Un renversement politique inattendu au Sénégal

Portrait officiel d'Ousmane Sonko

Le paysage politique sénégalais vient de connaître un tournant décisif. Le président de la République a mis fin ce vendredi à la fonction de Premier ministre d’Ousmane Sonko, quelques heures seulement après un échange tendu entre ce dernier et les membres du Parlement. Cette décision survient après des semaines de tensions croissantes au sein des plus hautes instances de l’État.

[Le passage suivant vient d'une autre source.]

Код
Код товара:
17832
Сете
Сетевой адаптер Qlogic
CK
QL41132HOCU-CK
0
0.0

Un désaccord public sur les fonds politiques

Lors de son passage à l’Assemblée nationale, Ousmane Sonko a vivement critiqué l’existence de fonds politiques non transparents. Cette prise de position a ravivé les spéculations sur une possible crise institutionnelle. Pourtant, il y a trois semaines, le président Bassirou Diomaye Faye avait tenté de rassurer l’opinion publique en déclarant : « C’est mon Premier ministre. Tant que je lui fais confiance, il reste en poste. Le jour où ce ne sera plus le cas, je procéderai à son remplacement. » Une déclaration qui semblait alors apaiser les tensions.

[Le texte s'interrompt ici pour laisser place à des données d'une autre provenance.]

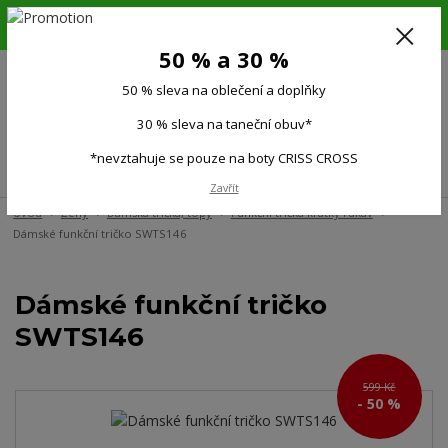
6.-16.8.26. DOVOLENÁ !!! 50 % SLEVA na všechno oblečení a doplňky !!!
30 % SLEVA na taneční obuv*!!!
50 % a 30 %
725 279 951
(Po-Pá 9:00-15.00)
50 % sleva na oblečení a doplňky
0
0 Kč
30 % sleva na taneční obuv*
*nevztahuje se pouze na boty CRISS CROSS
Menu
Zavřít
Úvod
Ženy
Dámská trička, topy
Funkční trička krátký rukáv
Dámské funkční tričko SWTS146
Dámské funkční tričko
SWTS146
599 Kč
- 50 %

Réactions en cascade après l’annonce

Dès le lendemain, Ousmane Sonko a réagi publiquement en s’adressant à ses partisans. Il a appelé à un renforcement de l’engagement militant, insistant sur le fait que le Pastef incarne avant tout un projet collectif, fondé sur l’abnégation et le dévouement à la nation. Peu après, le chef de l’État a nommé Me Abdoulaye Tine comme porte-parole de la Présidence, remplaçant Ousseynou Ly, perçu comme un allié de Sonko. Ce dernier a immédiatement réaffirmé sa loyauté envers le parti en déclarant : « Mon engagement envers le projet de transformation du Pastef, porté par Ousmane Sonko, reste inébranlable. Ce projet, porteur d’espoir pour un Sénégal souverain et prospère, guide toujours notre action. »

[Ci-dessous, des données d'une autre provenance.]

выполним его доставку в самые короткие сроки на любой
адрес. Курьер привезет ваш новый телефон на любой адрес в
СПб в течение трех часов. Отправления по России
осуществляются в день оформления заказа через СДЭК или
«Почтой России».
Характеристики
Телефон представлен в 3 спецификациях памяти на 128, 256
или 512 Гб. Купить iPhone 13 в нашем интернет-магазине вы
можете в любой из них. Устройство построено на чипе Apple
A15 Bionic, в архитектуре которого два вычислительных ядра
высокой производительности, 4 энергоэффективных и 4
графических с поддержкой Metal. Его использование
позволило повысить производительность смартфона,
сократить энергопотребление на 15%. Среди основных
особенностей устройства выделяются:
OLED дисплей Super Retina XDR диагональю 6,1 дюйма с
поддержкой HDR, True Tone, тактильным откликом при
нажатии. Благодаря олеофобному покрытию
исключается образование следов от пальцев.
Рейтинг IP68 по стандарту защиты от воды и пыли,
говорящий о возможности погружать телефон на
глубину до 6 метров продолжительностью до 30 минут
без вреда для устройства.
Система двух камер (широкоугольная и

Des visions opposées pour la coalition Diomaye Président

Au cœur des divergences figure la question de l’avenir de la coalition Diomaye Président. Ousmane Sonko prône sa dissolution, tandis que le président Faye, au contraire, souhaite la maintenir, soulignant son rôle clé dans la victoire électorale de 2024.

Un contexte économique sous haute tension

Cette crise politique intervient alors que le pays traverse une période économique difficile. L’activité ralentit, la dette publique frôle les 132 % du PIB, et la signature souveraine du Sénégal a été dégradée à plusieurs reprises. Les difficultés d’accès aux marchés internationaux et les négociations en cours avec le Fonds monétaire international (FMI) ajoutent une pression supplémentaire sur l’économie nationale.

Fin d’un tandem historique

Cette rupture marque la fin d’une collaboration politique entamée il y a une dizaine d’années. Empêché de se présenter à l’élection présidentielle de 2024, Ousmane Sonko avait soutenu la candidature de Bassirou Diomaye Faye, qui l’a emporté dès le premier tour avec plus de 54 % des voix face à Amadou Ba, ancien Premier ministre sous Macky Sall.